Tom Fuller: "Today we are releasing the November 2013 employment and unemployment figures for the state of Oregon…"
And those figures showed yet another drop in the unemployment rate, to the lowest in more than five years. It's a similar story in Washington state. Idaho’s jobless rate is holding mostly steady. But the unemployment rate is 100% for the folks huddled over computer terminals at the Salem unemployment office. This is the place where out of work people come to browse job listings and receive training. And they don’t seem to be in the mood to talk to a reporter:
Voice1: "No thanks."
Voice2: "I don't want anything to do with
Voice3: "Can I see some credentials?"
Voice4: "Not at this time, no comment."
The frustration is evident on the faces of people here. Even the ones who are willing to speak with me.
Sophia Mequedes: "Hi, my name is Sophia Mequedes. I was a case manager for homeless and runaway teens in Salem. They lost funding."
And Mequedes lost her job at the non-profit. That was last spring. She’s been living off unemployment benefits since then. And she just learned that will stop at the end of this month. Mequedes says she'll take just about any job right now.
Sophia Mequedes: "I am a single mom of two. So, my income will be zero when my benefits stop."
And she’ll be left with no choice but to rely on temporary assistance for needy families. Mequedes is far from the only out of work Northwesterner who isn't picky about which job they'd take. Cindy Saroya was a teacher for nearly two decades, most recently in the Reynolds School District near Portland.
Cindy Saroya: "I'm applying for jobs where I would be making 40% of what I made when I was teaching. 30%. And still applying for them, still hoping to get something, and nothing happening. It's frightening and it's discouraging."
Saroya says she had always figured she'd be a teacher for the rest of her professional life. When she was laid off nearly 18 months ago...
Cindy Saroya: "It was a complete shock.

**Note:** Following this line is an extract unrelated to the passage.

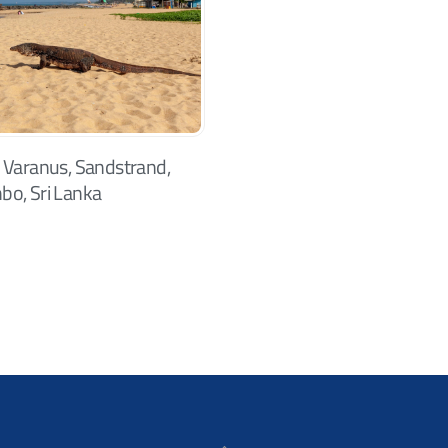
 Varanus, Sandstrand,
o, Sri Lanka
Back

It was pretty devastating really, emotionally."
Saroya says she even enrolled in bartending school this fall to try to expand her potential job options. She found herself thinking, maybe bartending isn't that different from teaching, anyway.
Cindy Saroya: "You're on your feet a lot, you're talking to people a lot. A lot of my friends were thinking that it would be a really good fit for me. And I thought, why not?"
But the 54-year-old hasn't had any luck getting a gig slinging drinks, either. And her benefits are set to expire at the end of the month, too. Of course, there's always the chance Congress could come back in January and retroactively restore them.
Tom Fuller: "We've seen them do that before."
But Tom Fuller of the Oregon Employment Department says as the nation's economy picks up, there's less of a chance Congress will extend unemployment benefits again...
Tom Fuller: "We're operating as an agency under the assumption that there's not going to be a program, but if Congress does come along and pass one, we'll scramble.”
And get people unemployment payments retroactively. But for now, Employment Department workers are busy contacting people whose benefits are set to expire…delivering the news that their holiday season will come with a big lump of coal this year.